%%
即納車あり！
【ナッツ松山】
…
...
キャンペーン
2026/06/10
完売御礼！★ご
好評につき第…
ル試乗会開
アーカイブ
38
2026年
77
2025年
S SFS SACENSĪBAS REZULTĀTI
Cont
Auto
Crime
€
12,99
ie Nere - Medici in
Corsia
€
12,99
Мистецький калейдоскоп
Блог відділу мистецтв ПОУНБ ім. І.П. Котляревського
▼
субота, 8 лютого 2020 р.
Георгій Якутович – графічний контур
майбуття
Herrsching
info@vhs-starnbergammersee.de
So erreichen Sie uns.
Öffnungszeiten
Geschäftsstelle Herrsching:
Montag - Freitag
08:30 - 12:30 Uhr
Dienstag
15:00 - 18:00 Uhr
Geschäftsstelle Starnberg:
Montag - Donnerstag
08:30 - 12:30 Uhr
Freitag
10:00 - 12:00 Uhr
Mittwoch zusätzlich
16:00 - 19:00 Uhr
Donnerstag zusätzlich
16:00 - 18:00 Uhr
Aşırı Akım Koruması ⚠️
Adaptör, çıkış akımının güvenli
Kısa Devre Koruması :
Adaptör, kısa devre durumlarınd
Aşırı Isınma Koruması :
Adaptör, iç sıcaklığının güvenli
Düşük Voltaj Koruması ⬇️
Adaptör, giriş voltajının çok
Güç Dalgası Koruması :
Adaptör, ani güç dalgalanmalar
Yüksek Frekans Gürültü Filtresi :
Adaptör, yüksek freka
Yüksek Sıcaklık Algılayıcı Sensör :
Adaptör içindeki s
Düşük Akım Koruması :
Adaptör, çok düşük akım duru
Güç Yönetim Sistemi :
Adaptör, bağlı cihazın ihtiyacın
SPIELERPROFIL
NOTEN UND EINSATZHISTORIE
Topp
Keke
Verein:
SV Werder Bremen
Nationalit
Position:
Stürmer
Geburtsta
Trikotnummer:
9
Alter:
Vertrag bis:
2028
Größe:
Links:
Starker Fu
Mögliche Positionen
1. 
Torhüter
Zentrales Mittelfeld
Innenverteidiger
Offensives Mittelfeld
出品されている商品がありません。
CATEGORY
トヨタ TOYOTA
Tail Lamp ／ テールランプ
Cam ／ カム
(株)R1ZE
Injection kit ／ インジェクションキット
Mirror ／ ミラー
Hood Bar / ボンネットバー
%%
TASK ITEM: Transcribe every record exactly.

EXERCISE RESPONSE:
即納車あり！
【ナッツ松山】
…
...
キャンペーン
2026/06/10
完売御礼！★ご
好評につき第…
ル試乗会開
アーカイブ
38
2026年
77
2025年
S SFS SACENSĪBAS REZULTĀTI
Cont
Auto
Crime
€
12,99
ie Nere - Medici in
Corsia
€
12,99
Мистецький калейдоскоп
Блог відділу мистецтв ПОУНБ ім. І.П. Котляревського
▼
субота, 8 лютого 2020 р.
Георгій Якутович – графічний контур
майбуття
Herrsching
info@vhs-starnbergammersee.de
So erreichen Sie uns.
Öffnungszeiten
Geschäftsstelle Herrsching:
Montag - Freitag
08:30 - 12:30 Uhr
Dienstag
15:00 - 18:00 Uhr
Geschäftsstelle Starnberg:
Montag - Donnerstag
08:30 - 12:30 Uhr
Freitag
10:00 - 12:00 Uhr
Mittwoch zusätzlich
16:00 - 19:00 Uhr
Donnerstag zusätzlich
16:00 - 18:00 Uhr
Aşırı Akım Koruması ⚠️
Adaptör, çıkış akımının güvenli
Kısa Devre Koruması :
Adaptör, kısa devre durumlarınd
Aşırı Isınma Koruması :
Adaptör, iç sıcaklığının güvenli
Düşük Voltaj Koruması ⬇️
Adaptör, giriş voltajının çok
Güç Dalgası Koruması :
Adaptör, ani güç dalgalanmalar
Yüksek Frekans Gürültü Filtresi :
Adaptör, yüksek freka
Yüksek Sıcaklık Algılayıcı Sensör :
Adaptör içindeki s
Düşük Akım Koruması :
Adaptör, çok düşük akım duru
Güç Yönetim Sistemi :
Adaptör, bağlı cihazın ihtiyacın
SPIELERPROFIL
NOTEN UND EINSATZHISTORIE
Topp
Keke
Verein:
SV Werder Bremen
Nationalit
Position:
Stürmer
Geburtsta
Trikotnummer:
9
Alter:
Vertrag bis:
2028
Größe:
Links:
Starker Fu
Mögliche Positionen
1. 
Torhüter
Zentrales Mittelfeld
Innenverteidiger
Offensives Mittelfeld
出品されている商品がありません。
CATEGORY
トヨタ TOYOTA
Tail Lamp ／ テールランプ
Cam ／ カム
(株)R1ZE
Injection kit ／ インジェクションキット
Mirror ／ ミラー
Hood Bar / ボンネットバー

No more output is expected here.